5
votes

I am trying to create a product search for my site, where a user can search for products in multiple languages and (hopefully) get fuzzy search results if there is no exact match.

  • I have a pro_search table that has columns id, pro_id, en, de, es, fr, it.
  • The pro_id column refers to the id of the products in their own table.
  • The en, de, es, fr, it columns have the translated meta of each product in various languages.
  • The meta is just keywords seperated by spaces
  • $term is the search term.
  • $lang refers to the users chosen language

So first I do a basic 'LIKE' SQL query to see if there are matches, if there are no results from this I query all the products and create an array sorted by their similarity using the similar_text() function

For example I search 'shirt' this is fine if the meta for this product just includes the word 'shirt', but if the meta includes 'blue branded tshirt' this is being more descriptive and gives the user a chance to search by brand but means that the search will more than likely go fuzzy rather than be found with a LIKE SQL query.

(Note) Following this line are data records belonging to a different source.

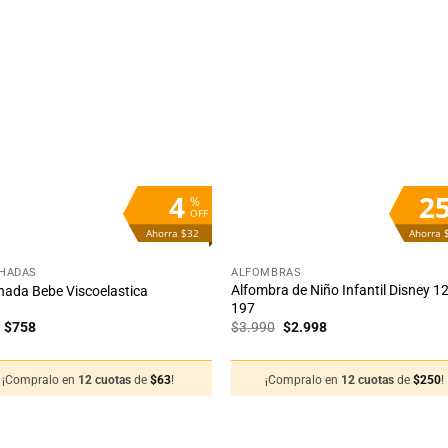
Añadir
Aña
a la
a 
lista
lis
de
d
deseos
des
4
2
%
OFF
Ahorra $32
Ahorra 
+
HADAS
ALFOMBRAS
Alfombra de Niño Infantil Disney 1
ada Bebe Viscoelastica
197
El
El
El
El
$
758
$
3.990
$
2.998
precio
precio
precio
precio
original
actual
original
actual
era:
es:
era:
es:
¡Compralo en
12 cuotas
de
$
63
!
¡Compralo en
12 cuotas
de
$
250
!
$790.
$758.
$3.990.
$2.998.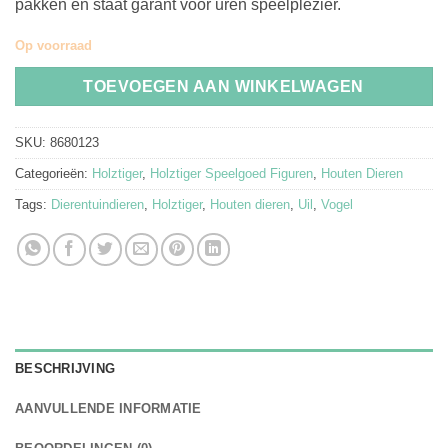
pakken en staat garant voor uren speelplezier.
Op voorraad
TOEVOEGEN AAN WINKELWAGEN
SKU:
8680123
Categorieën:
Holztiger
,
Holztiger Speelgoed Figuren
,
Houten Dieren
Tags:
Dierentuindieren
,
Holztiger
,
Houten dieren
,
Uil
,
Vogel
BESCHRIJVING
AANVULLENDE INFORMATIE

This is kind of working but I was wondering how this could be improved, is there a better way of searching or how do people normally do it? Should I be splitting the meta into each individual keywords and try to see how many words match rather than matching the term to the whole meta?

    $ids = [];

    $params = ['%'.$term.'%'];
    $sql = "SELECT * FROM pro_search WHERE $lang LIKE ?";
    $stmt = DB::run($sql,$params);

    $count = $stmt->rowCount();
    if($count > 0){

        // product search
        while ($row = $stmt->fetch(PDO::FETCH_ASSOC)){
            $id = $row["pro_id"];
            array_push($ids,$id);
        }
        show_products($ids);

    }else{

        // product fuzzy search
        $sql = "SELECT * FROM pro_search";
        $stmt = DB::run($sql);
        while ($row = $stmt->fetch(PDO::FETCH_ASSOC)){
            $id = $row["pro_id"];
            $result = $row[$lang];
            similar_text($term,$result,$similarity);
            $similar_array[$similarity][] = $id;
        }

        $closest_match = array_keys($similar_array);
        rsort($closest_match);
        $match_count = count($closest_match);

        for($i=0; $i<$match_count; $i++){
            foreach($similar_array[$closest_match[$i]] as $id){
                array_push($ids,$id);
            }
        }
        show_products($ids);
    }

I have asked similar questions before and people have pointed me to different ways of comparing the term against the meta (such as levenshtein), but everything I've seen has been comparing two simple words (like apples and oranges) and this just isn't good enough for a real life application with thousands of products and a user could search for literally anything (as in $term='literally anything';)

Key Questions:

  • Should my meta have just the product name or multiple relevant keywords (too many keywords means an individual word is less similar to the whole)?
  • If I have multiple keywords in the meta should I be taking each individual keyword and comparing it against the search term?
  • Also would it be possible to maybe have negative keywords for individual products.
3
Have you thought about using a database only for this requirement? Elasticsearch might be able to handle all this with higher performance than writing custom code. Having multiple concurrent visits on that search will otherwise result in really high loading timesNico Haase
"How do people normally do it?" - the best choice is to build an Elastic index, it has a lot of features you simply cannot achieve in SQL. We've tried SQL in our project, but struggled with typos, aliases, rankings, etc, Elastic has built-in features for natural language processing.gaborsch
I've never used elastic search before but will look into it although I don't like having too many dependenciesPaddy Hallihan
Which RDBMS are you using? Some engines offer functionalities that can help you out if you don't want to pull in and pay for 3rd parties. SQL Server has Full-Text Search, so does PostgreSQL, and MySQL.MarcinJ
I am using mySQL, thanks I will look Full-Text Search as well. I will probably end up testing a combination of thingsPaddy Hallihan

3 Answers

4
votes

You are looking for Full-Text Searches WITH QUERY EXPANSION

MySQL supports text searching by using the LIKE operator and regular expression. However, when the text column is large and the number of rows in a table is increased, using these methods has some limitations:

  • Performance: MySQL has to scan the whole table to find the exact text based on a pattern in the LIKE statement or pattern in the regular expressions.
  • Flexible search: with the LIKE operator and regular expression searches, it is difficult to have a flexible search query e.g., to find product whose description contains car but not classic.
  • Relevance ranking: there is no way to specify which row in the result set is more relevant to the search terms.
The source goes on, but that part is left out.